Accessibility Concerns Linger
Critics have questioned the decision to build within the already-congested HUC perimeter, a site notorious for parking shortages and limited public transport links during off-peak hours. Emergency admissions during rush hour can face access delays, and the campus layout—designed decades ago—struggles to accommodate modern ambulance flow. The ULS Coimbra administration has yet to publish a detailed mobility plan addressing these logistical pain points, though officials insist the new facility will incorporate dedicated patient drop-off zones and expanded parking capacity.
The Bigger Picture: Portugal's Maternity Reorganization
Coimbra's project is part of a national recalibration of maternity services. A government-backed reorganization blueprint proposes relocating obstetric teams from at least 12 underutilized maternities to concentrate resources in high-volume centers. One proposal would close the emergency obstetric unit at Hospital do Barreiro, redirecting staff and equipment to Hospital Garcia de Orta in Almada, where patient volume justifies specialist staffing 24 hours a day.
The strategy aims to solve a chronic problem: many regional maternities operate below the critical threshold of births needed to maintain clinical proficiency and cost efficiency. Smaller units often lack in-house anesthesiologists or neonatologists after hours, forcing risky transfers for complications. Centralization, proponents argue, improves outcomes by ensuring every delivery has immediate access to full multidisciplinary teams.
What This Means for Residents
For expectant families in Coimbra and the Central Region, the immediate reality is unchanged: the two existing facilities remain operational, albeit strained. The Daniel de Matos and Bissaya Barreto maternities continue to handle roughly 3,000 births annually, with staff working around aging equipment and space constraints.
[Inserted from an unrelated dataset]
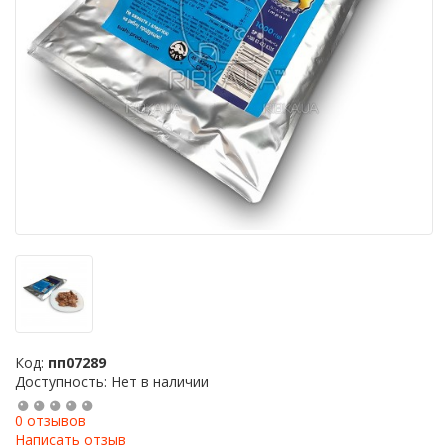
Код:
пп07289
Доступность: Нет в наличии
0 отзывов
Написать отзыв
The timeline ambiguity complicates planning for both patients and professionals. Obstetricians who have postponed retirement pending the new facility's opening face another round of uncertainty. Meanwhile, municipal leaders from 24 Central Region councils signed a health cooperation charter alongside the minister's appearance, pledging to coordinate primary care referrals with the future maternity hub—a coordination gap that studies have identified as a weak point in Portugal's prenatal care pathway.
The ministry's refusal to commit to a tender date suggests internal disagreements over budget allocation or concerns about construction inflation, which has driven hospital project costs up 15-20% since 2024. The €55M+ price tag may yet climb if delays push groundbreaking into 2027, when new EU procurement rules and updated building codes take effect.
The Wait Continues
Martins concluded her remarks with a nod to professional persistence. "We want this to go very well, but above all, we want to start as soon as possible, because we know how important it is for citizens to see things happening—and for the professionals who never gave up, who never closed the door," she said.
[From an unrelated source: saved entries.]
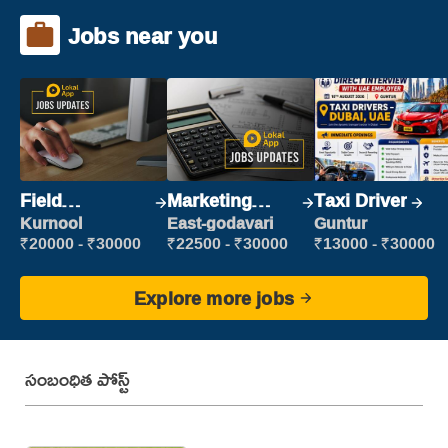
Jobs near you
Field
Marketing
Taxi Driver
Marketing
Executive
Kurnool
East-godavari
Guntur
Executive
₹20000 - ₹30000
₹22500 - ₹30000
₹13000 - ₹30000
Explore more jobs
సంబంధిత పోస్ట్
The statement underscores a reality residents know well: in Portugal's public infrastructure pipeline, "soon" is a relative term. Until the portaria for multi-year spending clears the Budget Entity and the tender notice appears on the public contracts portal, the new maternity remains a high-priority promise with no actionable date. For Coimbra's families, that means another year—at minimum—of relying on facilities designed for a bygone era of obstetric care.